----- GIVEN RECORDS

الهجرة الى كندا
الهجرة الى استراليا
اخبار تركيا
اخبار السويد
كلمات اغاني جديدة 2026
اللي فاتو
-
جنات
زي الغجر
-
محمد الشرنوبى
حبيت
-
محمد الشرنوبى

----------
----- GIVEN RECORDS

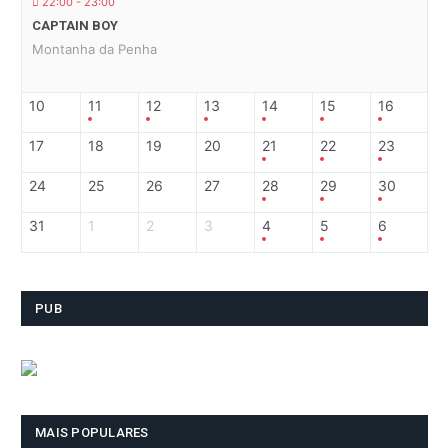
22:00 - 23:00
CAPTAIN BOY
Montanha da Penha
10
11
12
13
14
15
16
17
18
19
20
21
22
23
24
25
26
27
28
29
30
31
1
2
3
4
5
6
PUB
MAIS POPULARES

----------

§ **INSTRUCTIONS FOR THE TASK**
Search the entries for the word "الهجرة". Copy each line where it appears.

§ **ANSWER SPACE**
الهجرة الى كندا
الهجرة الى استراليا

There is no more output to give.